Merge pull request #5289 from FlorentinD/fix-training-docs

FlorentinD · web-flow · commit 3033764b0f5d · 2022-05-06T10:27:47.000+02:00
Fix smaller issues in training docs
diff --git a/doc/asciidoc/machine-learning/linkprediction-pipeline/training.adoc b/doc/asciidoc/machine-learning/linkprediction-pipeline/training.adoc
@@ -15,7 +15,7 @@ These graphs are internally managed and exist only for the duration of the train
 . Split the training instances using stratified k-fold cross-validation.
 The number of folds `k` can be configured using `validationFolds` in `gds.beta.pipeline.linkPrediction.configureSplit`.
 . Train each model candidate given by the <<linkprediction-adding-model-candidates,parameter space>> for each of the folds and evaluate the model on the respective validation set.
-The training process uses a logistic regression or random forest algorithm, and the evaluation uses the specified <<linkprediction-pipelines-metrics,metric>>.
+The evaluation uses the specified <<linkprediction-pipelines-metrics,metric>>.
 . Declare as winner the model with the highest average metric across the folds.
 . Re-train the winning model on the whole training set and evaluate it on both the `train` and `test` sets.
 In order to evaluate on the `test` set, the feature pipeline is first applied again as for the `train` set.
diff --git a/doc/asciidoc/machine-learning/node-property-prediction/nodeclassification-pipeline/training.adoc b/doc/asciidoc/machine-learning/node-property-prediction/nodeclassification-pipeline/training.adoc
@@ -14,7 +14,7 @@ More precisely, the training proceeds as follows:
 These graphs are internally managed and exist only for the duration of the training.
 . Split the nodes in the train graph using stratified k-fold cross-validation.
 The number of folds `k` can be configured as described in <<nodeclassification-pipelines-configure-splits, Configuring the node splits>>.

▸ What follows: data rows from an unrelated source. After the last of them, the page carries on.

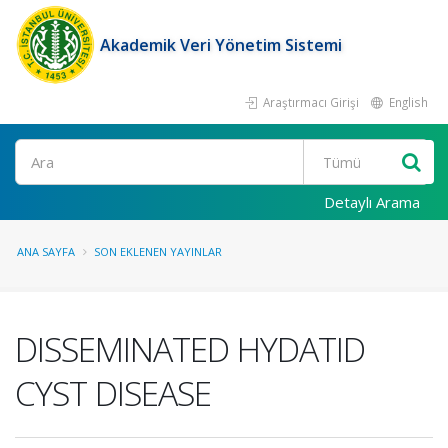
Akademik Veri Yönetim Sistemi
Araştırmacı Girişi
English
Ara
Detaylı Arama
ANA SAYFA
SON EKLENEN YAYINLAR
DISSEMINATED HYDATID
CYST DISEASE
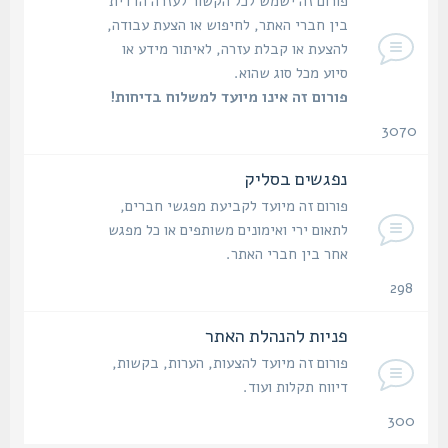
פורום זה ישמש לכל הקשור לעזרה הדדית
בין חברי האתר, לחיפוש או הצעת עבודה,
להצעת או קבלת עזרה, לאיתור מידע או
סיוע מכל סוג שהוא.
פורום זה אינו מיועד למשלוח בדיחות!
3070
נושאים
נפגשים בסליק
פורום זה מיועד לקביעת מפגשי חברים,
לתאום ירי ואימונים משותפים או כל מפגש
אחר בין חברי האתר.
298
נושאים
פניות להנהלת האתר
פורום זה מיועד להצעות, הערות, בקשות,
דיווח תקלות ועוד.
300
נושאים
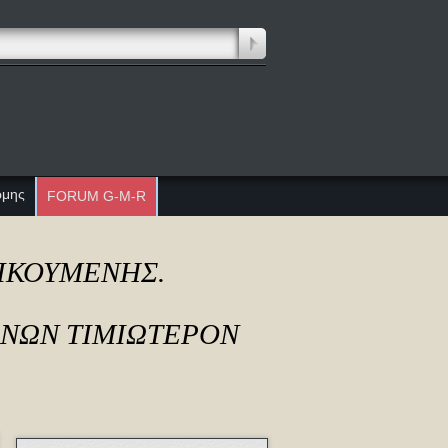
ώμης
FORUM G-M-R
ΔΙΚΟΥΜΕΝΗΣ.
ΟΝΩΝ ΤΙΜΙΩΤΕΡΟΝ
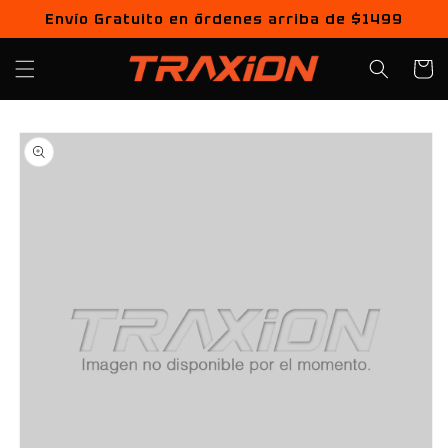
Ir
Envío Gratuito en órdenes arriba de $1499
directamente
al contenido
Carrito
Ir
directamente
a la
información
del producto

-. Each model candidate defined in the <<nodeclassification-pipelines-adding-model-candidates,parameter space>> is trained on each train set and evaluated on the respective validation set for every fold. The training process uses a logistic regression algorithm, and the evaluation uses the specified <<nodeclassification-pipeline-metrics,metric>>.
+. Each model candidate defined in the <<nodeclassification-pipelines-adding-model-candidates,parameter space>> is trained on each train set and evaluated on the respective validation set for every fold. The evaluation uses the specified primary <<nodeclassification-pipeline-metrics,metric>>.
 . Choose the best performing model according to the highest average score for the primary metric.
 . Retrain the winning model on the entire train graph.
 . Evaluate the performance of the winning model on the whole train graph as well as the test graph.
@@ -142,15 +142,7 @@ The structure of `modelInfo` is:
                 max: Float,
                 min: Float,
                 params: Map
-            },
-            {
-                avg: Float,
-                max: Float,
-                min: Float,
-                params: Map
-            },
-            ...
-            ]
+            }
         }
     }
 }